__ASSIGNMENT__:
Review the material and extract every line in which the word "agrupación" occurs.
+===+
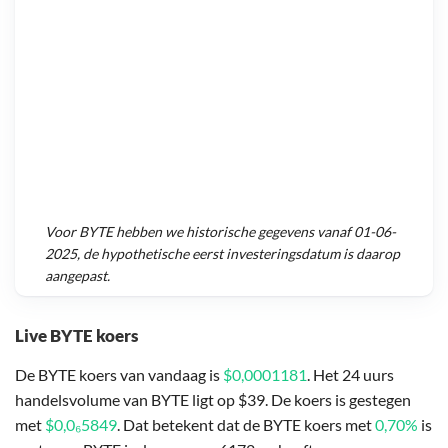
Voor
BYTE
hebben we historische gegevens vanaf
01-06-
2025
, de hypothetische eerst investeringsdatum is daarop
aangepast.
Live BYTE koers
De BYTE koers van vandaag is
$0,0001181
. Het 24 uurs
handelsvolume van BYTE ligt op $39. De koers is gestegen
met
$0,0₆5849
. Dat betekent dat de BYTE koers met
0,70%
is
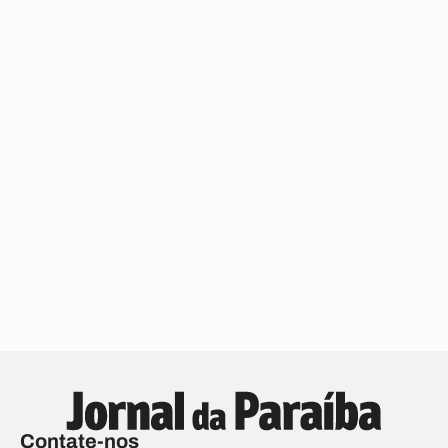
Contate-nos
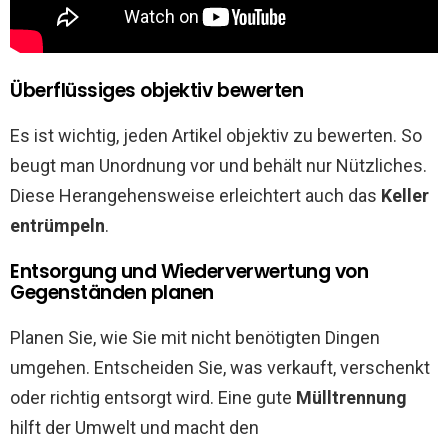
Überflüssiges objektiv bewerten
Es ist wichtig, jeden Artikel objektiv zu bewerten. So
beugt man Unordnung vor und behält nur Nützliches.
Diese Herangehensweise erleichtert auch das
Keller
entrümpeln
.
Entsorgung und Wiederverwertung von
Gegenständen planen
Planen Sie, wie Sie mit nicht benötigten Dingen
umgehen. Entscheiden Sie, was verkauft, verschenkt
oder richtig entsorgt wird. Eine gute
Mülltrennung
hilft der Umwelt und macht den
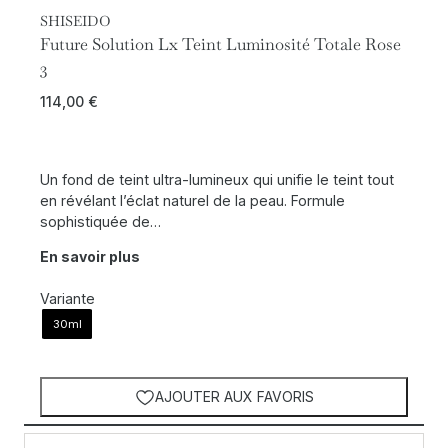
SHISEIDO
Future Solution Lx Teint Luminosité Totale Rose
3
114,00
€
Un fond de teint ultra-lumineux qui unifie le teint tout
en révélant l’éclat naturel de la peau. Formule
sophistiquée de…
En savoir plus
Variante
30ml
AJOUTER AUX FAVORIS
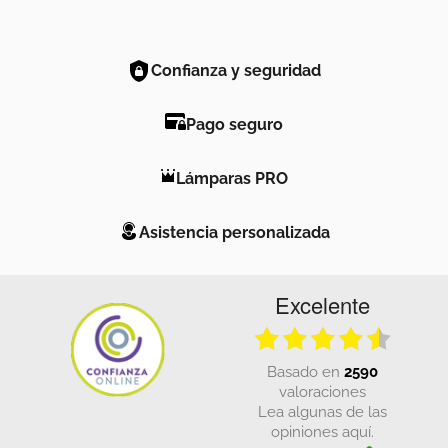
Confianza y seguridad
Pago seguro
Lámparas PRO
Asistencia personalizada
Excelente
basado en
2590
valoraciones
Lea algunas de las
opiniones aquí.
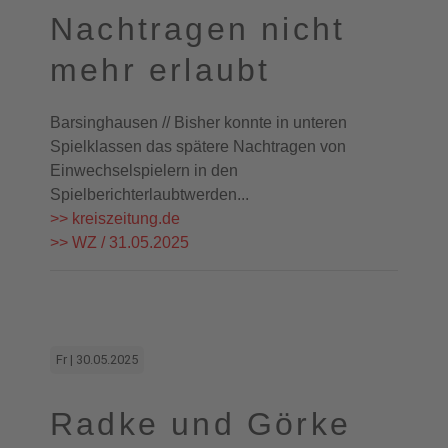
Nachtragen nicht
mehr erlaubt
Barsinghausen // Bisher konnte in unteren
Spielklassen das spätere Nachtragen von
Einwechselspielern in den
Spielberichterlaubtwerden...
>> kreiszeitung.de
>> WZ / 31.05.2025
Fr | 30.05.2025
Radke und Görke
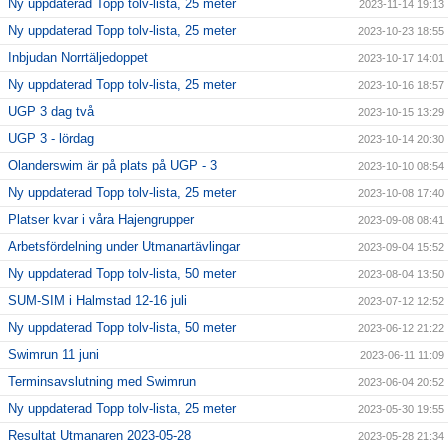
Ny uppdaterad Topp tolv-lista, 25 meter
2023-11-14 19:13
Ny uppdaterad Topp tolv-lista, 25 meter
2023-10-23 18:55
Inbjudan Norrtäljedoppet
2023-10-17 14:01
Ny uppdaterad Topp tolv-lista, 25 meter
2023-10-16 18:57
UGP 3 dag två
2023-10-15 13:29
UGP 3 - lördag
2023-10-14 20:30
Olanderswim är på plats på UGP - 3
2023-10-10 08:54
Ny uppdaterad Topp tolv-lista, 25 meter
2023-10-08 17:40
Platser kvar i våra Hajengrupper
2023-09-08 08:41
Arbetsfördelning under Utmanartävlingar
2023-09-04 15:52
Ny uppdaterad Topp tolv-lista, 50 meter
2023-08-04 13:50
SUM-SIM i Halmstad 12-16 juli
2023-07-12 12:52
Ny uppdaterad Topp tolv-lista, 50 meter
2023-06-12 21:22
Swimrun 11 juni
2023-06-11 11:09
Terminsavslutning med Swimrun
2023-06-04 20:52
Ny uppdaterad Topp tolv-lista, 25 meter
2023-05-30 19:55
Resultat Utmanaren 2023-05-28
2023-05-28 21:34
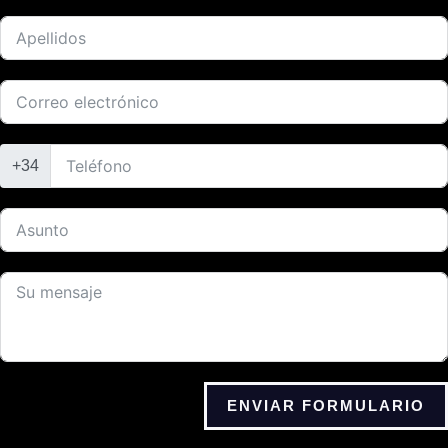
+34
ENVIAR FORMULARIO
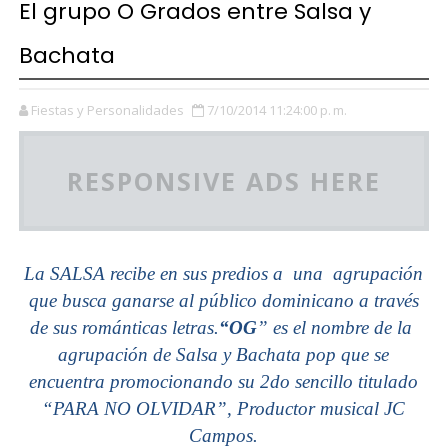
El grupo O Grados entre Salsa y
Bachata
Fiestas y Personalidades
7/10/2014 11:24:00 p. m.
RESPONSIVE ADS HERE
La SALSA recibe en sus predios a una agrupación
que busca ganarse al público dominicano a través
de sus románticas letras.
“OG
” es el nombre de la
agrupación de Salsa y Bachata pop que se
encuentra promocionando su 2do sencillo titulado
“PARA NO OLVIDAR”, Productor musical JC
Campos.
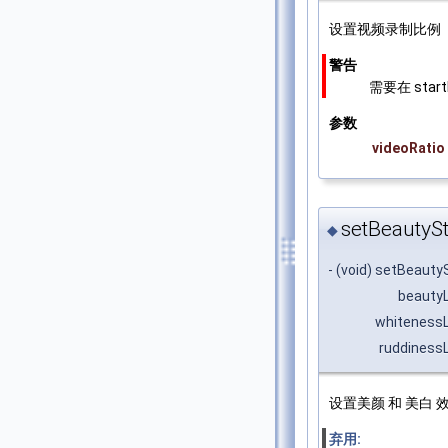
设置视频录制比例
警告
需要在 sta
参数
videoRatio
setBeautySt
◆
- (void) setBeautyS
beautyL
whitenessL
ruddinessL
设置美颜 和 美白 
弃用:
+===+
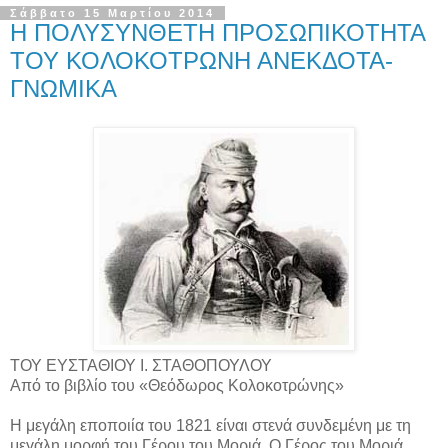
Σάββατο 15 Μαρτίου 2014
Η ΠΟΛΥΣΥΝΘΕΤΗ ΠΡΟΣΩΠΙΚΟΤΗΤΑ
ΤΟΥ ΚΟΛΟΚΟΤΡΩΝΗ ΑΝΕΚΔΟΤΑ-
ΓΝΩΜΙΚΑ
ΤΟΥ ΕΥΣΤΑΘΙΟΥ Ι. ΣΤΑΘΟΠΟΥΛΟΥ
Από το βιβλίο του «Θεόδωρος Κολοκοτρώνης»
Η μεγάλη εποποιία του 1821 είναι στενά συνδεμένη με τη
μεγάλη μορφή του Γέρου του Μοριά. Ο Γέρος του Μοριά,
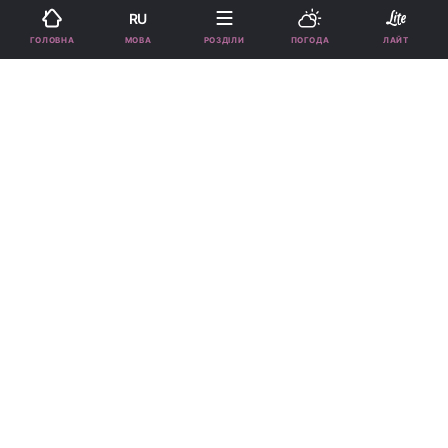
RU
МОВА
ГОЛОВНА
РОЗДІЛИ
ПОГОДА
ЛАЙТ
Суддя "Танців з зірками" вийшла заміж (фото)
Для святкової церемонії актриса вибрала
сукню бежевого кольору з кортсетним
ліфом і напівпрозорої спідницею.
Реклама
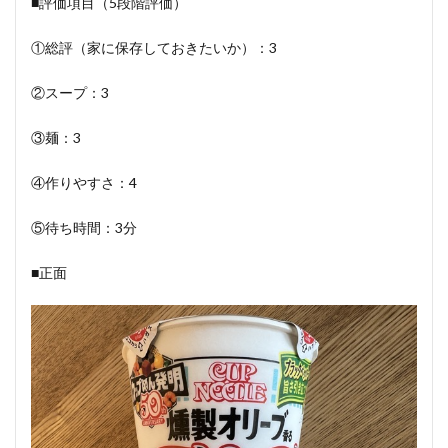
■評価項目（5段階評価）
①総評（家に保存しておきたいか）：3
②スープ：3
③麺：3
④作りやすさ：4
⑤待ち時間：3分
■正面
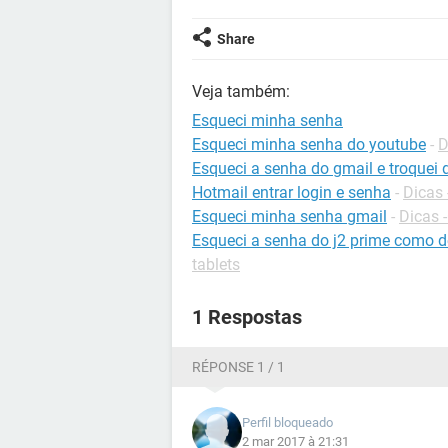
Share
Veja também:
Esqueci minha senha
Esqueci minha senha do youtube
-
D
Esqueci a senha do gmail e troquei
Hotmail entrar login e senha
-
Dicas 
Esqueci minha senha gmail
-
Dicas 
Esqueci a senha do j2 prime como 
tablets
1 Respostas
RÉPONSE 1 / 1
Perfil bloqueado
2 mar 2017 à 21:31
+===+
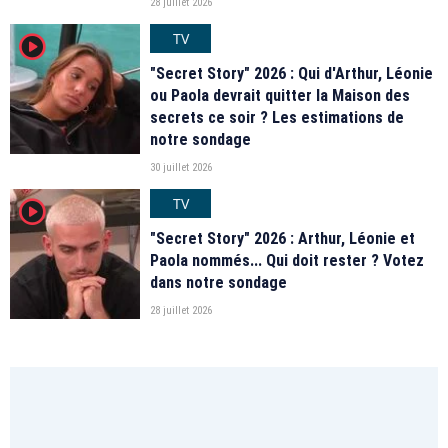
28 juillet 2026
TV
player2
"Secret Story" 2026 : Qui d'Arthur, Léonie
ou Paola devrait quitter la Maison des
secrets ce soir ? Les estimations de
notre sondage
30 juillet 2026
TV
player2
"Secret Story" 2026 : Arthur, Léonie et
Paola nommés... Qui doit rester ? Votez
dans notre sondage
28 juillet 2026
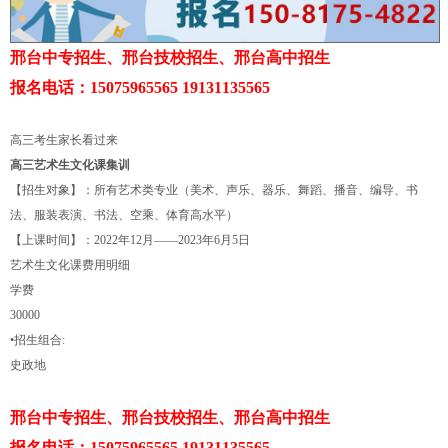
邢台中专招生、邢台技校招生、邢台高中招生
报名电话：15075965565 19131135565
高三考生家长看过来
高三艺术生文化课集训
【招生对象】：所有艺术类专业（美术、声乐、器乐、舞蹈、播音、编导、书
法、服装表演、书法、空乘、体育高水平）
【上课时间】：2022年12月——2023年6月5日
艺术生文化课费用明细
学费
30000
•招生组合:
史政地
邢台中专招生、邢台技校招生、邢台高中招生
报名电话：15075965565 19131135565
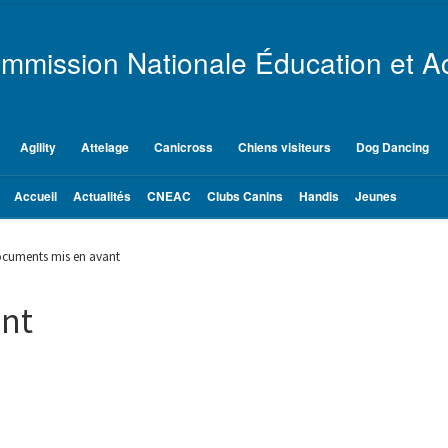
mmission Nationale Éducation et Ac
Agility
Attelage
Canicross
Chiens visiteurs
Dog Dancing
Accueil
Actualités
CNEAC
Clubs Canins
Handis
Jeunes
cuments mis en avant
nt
+===+
__TASK RESULT__:
La SALSA recibe en sus predios a una agrupación
agrupación de Salsa y Bachata pop que se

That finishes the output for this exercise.